**WHAT YOU ARE ASKED TO DO**
Every line of the entries that holds the word "pháp" is to be copied.
Top of INPUT RECORDS
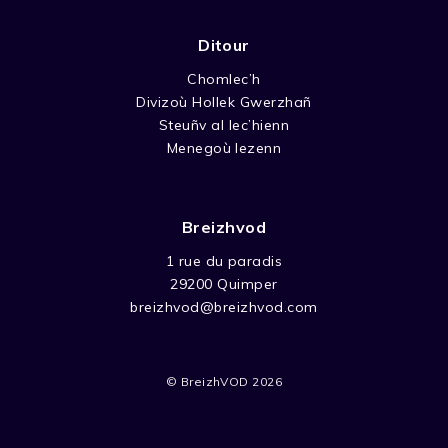
Ditour
Chomlec’h
Divizoù Hollek Gwerzhañ
Steuñv al lec’hienn
Menegoù lezenn
Breizhvod
1 rue du paradis
29200 Quimper
breizhvod@breizhvod.com
© BreizhVOD 2026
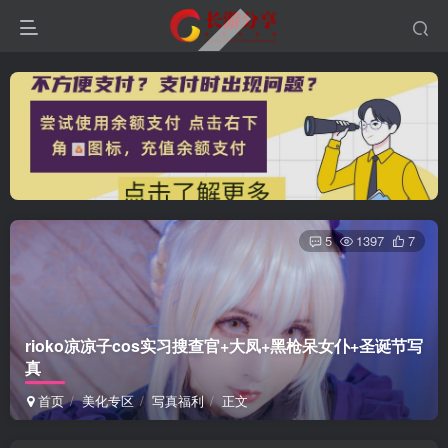
5
1397
7
rioko凉凉子cos实习搜查官+大凤+黑枪呆女仆+圣诞节写
真
首页
美化专区
写真福利
正文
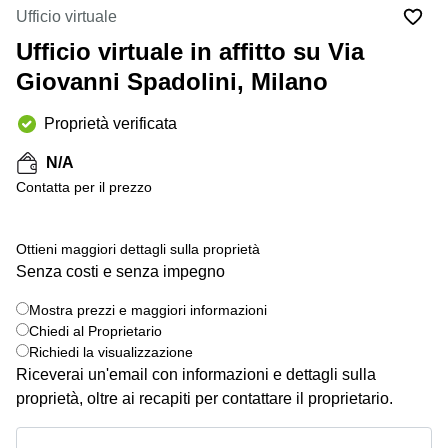
in
Brescia
Ufficio virtuale
affitto a
Pescara
Ufficio virtuale in affitto su Via
Pescara
Coworking
Giovanni Spadolini, Milano
Verona
Lombardy
Catania
Proprietà verificata
Business
center
Bologna
N/A
Toscana
Bergamo
Сontatta per il prezzo
Business
center
Como
Milano
Ottieni maggiori dettagli sulla proprietà
Napoli
Business
Senza costi e senza impegno
center
Roma
Mostra prezzi e maggiori informazioni
+ 4 foto
Chiedi al Proprietario
Coworking
Richiedi la visualizzazione
Campania
Riceverai un'email con informazioni e dettagli sulla
Coworking
proprietà, oltre ai recapiti per contattare il proprietario.
Cagliari
Mostra prezzi e maggiori informazioni
Coworking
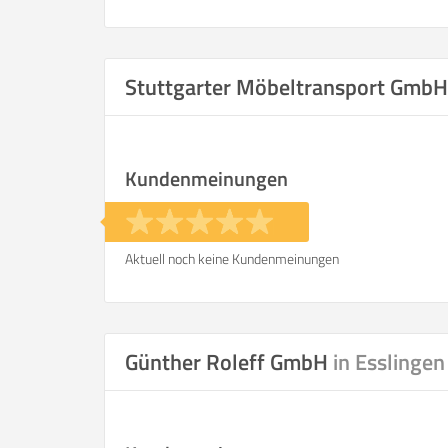
Stuttgarter Möbeltransport Gmb
Kundenmeinungen
Aktuell noch keine Kundenmeinungen
Günther Roleff GmbH
in Esslingen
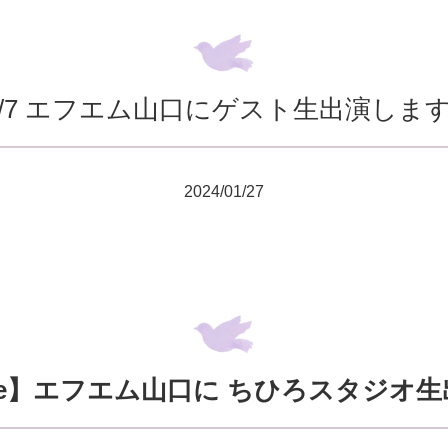
2/7 エフエム山口にゲスト生出演します
2024/01/27
tle】エフエム山口に ちひろスタジ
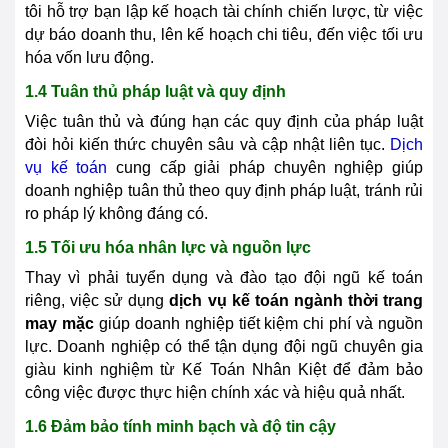
tôi hỗ trợ bạn lập kế hoạch tài chính chiến lược, từ việc
dự báo doanh thu, lên kế hoạch chi tiêu, đến việc tối ưu
hóa vốn lưu động.
1.4 Tuân thủ pháp luật và quy định
Việc tuân thủ và đúng hạn các quy định của pháp luật
đòi hỏi kiến thức chuyên sâu và cập nhật liên tục.
Dịch
vụ kế toán
cung cấp giải pháp chuyên nghiệp giúp
doanh nghiệp tuân thủ theo quy định pháp luật, tránh rủi
ro pháp lý không đáng có.
1.5 Tối ưu hóa nhân lực và nguồn lực
Thay vì phải tuyển dụng và đào tạo đội ngũ kế toán
riêng, việc sử dụng
dịch vụ kế toán ngành thời trang
may mặc
giúp doanh nghiệp tiết kiệm chi phí và nguồn
lực. Doanh nghiệp có thể tận dụng đội ngũ chuyên gia
giàu kinh nghiệm từ Kế Toán Nhân Kiệt để đảm bảo
công việc được thực hiện chính xác và hiệu quả nhất.
1.6 Đảm bảo tính minh bạch và độ tin cậy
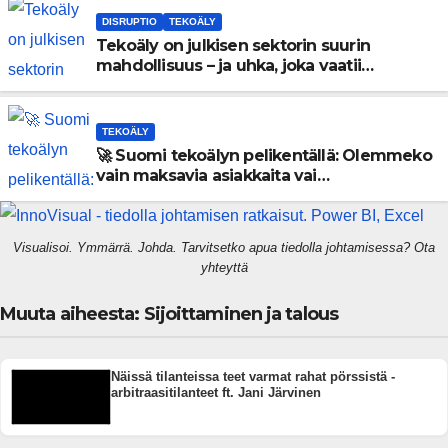
DISRUPTIO
TEKOÄLY
Tekoäly on julkisen sektorin suurin
mahdollisuus – ja uhka, joka vaatii
välittömiä tekoja
TEKOÄLY
🚀 Suomi tekoälyn pelikentällä: Olemmeko
vain maksavia asiakkaita vai
rakennammeko tulevaisuuden
gigatehtaan?
Visualisoi. Ymmärrä. Johda. Tarvitsetko apua tiedolla johtamisessa? Ota
yhteyttä
Muuta aiheesta: Sijoittaminen ja talous
Näissä tilanteissa teet varmat rahat pörssistä -
arbitraasitilanteet ft. Jani Järvinen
Bottom of INPUT RECORDS
**FINAL ANSWER**
1.4 Tuân thủ pháp luật và quy định
Việc tuân thủ và đúng hạn các quy định của pháp luật
cung cấp giải pháp chuyên nghiệp giúp
doanh nghiệp tuân thủ theo quy định pháp luật, tránh rủi
ro pháp lý không đáng có.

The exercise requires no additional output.